● Task description
When a line in the data below includes "sobre", pick it out and copy it.
Data: Begin
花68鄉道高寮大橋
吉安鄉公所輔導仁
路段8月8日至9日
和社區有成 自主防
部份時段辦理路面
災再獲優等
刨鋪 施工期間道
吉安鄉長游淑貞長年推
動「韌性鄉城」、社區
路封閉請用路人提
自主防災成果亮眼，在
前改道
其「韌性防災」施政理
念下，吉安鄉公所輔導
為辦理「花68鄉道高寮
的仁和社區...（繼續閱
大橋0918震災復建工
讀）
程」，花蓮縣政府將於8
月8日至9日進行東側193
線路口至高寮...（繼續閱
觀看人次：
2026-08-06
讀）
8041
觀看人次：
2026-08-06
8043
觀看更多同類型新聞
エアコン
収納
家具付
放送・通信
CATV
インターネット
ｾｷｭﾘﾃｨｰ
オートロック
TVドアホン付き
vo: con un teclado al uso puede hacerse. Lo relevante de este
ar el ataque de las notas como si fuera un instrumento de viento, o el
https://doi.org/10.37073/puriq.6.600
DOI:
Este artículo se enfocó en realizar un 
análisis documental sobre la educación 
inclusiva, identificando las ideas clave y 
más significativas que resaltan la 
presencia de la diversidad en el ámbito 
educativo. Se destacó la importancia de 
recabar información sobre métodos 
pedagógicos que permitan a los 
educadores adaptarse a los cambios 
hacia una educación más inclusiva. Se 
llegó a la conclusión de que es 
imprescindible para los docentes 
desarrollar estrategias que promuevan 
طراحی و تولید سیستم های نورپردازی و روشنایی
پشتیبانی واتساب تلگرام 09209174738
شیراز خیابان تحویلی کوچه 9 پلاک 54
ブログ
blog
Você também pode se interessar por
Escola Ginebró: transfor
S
Data: End
● The completed task
análisis documental sobre la educación 
recabar información sobre métodos 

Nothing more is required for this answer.